I know that a magnetic dipole moment is given by $$\mu=\frac e{2m}I$$ and that the angular momentum is $$\frac {m_jh}{2\pi}.$$ However, I have also seen that angular momentum $I$ is given by $$I=\frac h{2\pi}\sqrt{l(l+1)}.$$
What's going on here? Are both expressions for angular momentum right? Which one do I use to answer the question?
(This question was asked in a problem sheet that I have been asked to do over the vacation. See below for context of question).
Your expression "the angular momentum is $m_j \hbar$" (where $\hbar = h/2 \pi$) is incorrect. This quantity is the projection of the angular momentum on the $z$-axis; it represents the direction of the spin. This is why it corresponds to the $m$ quantum number, not the $\ell$ quantum number in the $| n \ell m \rangle$ basis.
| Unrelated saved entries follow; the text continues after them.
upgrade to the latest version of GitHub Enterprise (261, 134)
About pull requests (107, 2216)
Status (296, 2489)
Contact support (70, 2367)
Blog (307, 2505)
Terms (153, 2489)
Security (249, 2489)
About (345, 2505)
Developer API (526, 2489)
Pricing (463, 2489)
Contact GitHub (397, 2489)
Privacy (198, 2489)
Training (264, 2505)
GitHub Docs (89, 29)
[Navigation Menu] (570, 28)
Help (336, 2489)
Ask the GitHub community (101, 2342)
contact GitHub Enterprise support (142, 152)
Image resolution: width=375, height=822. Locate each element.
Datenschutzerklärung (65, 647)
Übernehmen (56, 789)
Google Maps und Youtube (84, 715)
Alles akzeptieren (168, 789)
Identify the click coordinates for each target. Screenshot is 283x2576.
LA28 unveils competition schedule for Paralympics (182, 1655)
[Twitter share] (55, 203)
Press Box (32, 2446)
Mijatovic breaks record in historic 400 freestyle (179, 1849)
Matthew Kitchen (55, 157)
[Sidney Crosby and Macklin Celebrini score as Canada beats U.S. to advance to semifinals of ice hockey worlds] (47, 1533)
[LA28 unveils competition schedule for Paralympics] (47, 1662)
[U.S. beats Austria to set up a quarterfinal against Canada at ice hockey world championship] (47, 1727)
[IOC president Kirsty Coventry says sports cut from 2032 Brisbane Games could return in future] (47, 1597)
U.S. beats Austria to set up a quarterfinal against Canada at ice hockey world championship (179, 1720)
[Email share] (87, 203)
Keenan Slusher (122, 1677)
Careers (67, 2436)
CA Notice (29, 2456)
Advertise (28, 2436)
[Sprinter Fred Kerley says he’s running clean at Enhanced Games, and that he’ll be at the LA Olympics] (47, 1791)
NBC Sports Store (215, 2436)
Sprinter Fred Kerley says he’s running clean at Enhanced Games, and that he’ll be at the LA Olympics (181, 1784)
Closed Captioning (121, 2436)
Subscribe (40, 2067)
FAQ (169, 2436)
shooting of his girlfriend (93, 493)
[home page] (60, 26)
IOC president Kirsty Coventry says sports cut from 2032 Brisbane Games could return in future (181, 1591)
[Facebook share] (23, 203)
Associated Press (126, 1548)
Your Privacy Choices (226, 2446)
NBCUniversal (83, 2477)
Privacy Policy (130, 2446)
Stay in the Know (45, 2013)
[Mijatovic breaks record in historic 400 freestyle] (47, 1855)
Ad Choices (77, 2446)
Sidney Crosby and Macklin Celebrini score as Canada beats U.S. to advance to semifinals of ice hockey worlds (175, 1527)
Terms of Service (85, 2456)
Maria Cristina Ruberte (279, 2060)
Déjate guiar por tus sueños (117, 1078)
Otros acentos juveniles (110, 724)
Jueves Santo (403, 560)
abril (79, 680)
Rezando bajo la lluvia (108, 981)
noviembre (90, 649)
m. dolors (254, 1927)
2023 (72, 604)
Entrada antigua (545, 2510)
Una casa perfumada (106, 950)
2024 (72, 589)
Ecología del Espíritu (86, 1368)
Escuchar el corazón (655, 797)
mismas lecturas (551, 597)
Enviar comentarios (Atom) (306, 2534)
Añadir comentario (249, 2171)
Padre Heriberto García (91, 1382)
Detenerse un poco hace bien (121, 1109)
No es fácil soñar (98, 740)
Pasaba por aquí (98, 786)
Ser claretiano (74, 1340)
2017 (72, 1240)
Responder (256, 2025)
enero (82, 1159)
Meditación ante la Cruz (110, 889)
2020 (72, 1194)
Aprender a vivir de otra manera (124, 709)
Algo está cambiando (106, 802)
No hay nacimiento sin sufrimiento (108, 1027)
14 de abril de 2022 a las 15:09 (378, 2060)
Which angular momentum to use depends on what you're looking for. If you want simply the magnetic dipole moment, you use
$$ \mathbf{\mu} = \frac{-e}{2 m} \mathbf{L} $$ Here $\mathbf{L}$ is the total angular momentum operator. Its full expression is a vector, but the eigenvectors of its square are $\hat{L}^2 | n \ell m \rangle = \hbar^2 \ell( \ell + 1) | n \ell m \rangle$. However, it's very possible that the problem you're doing wants some sort of energy due to the interaction of the dipole with a magnetic field, which is given by $\mathbf{ \mu \cdot B}$. If the magnetic field is taken to be in the $z$-direction, as it often is, this reduces to: $$ E =\frac{-e}{2m} B L_z $$ Now what you want is indeed the projection on the $z$-axis, and the operator $L_z$ does have the eigenvalues you mention, $\hat{L}_z | n \ell m \rangle = m \hbar | n \ell m \rangle$.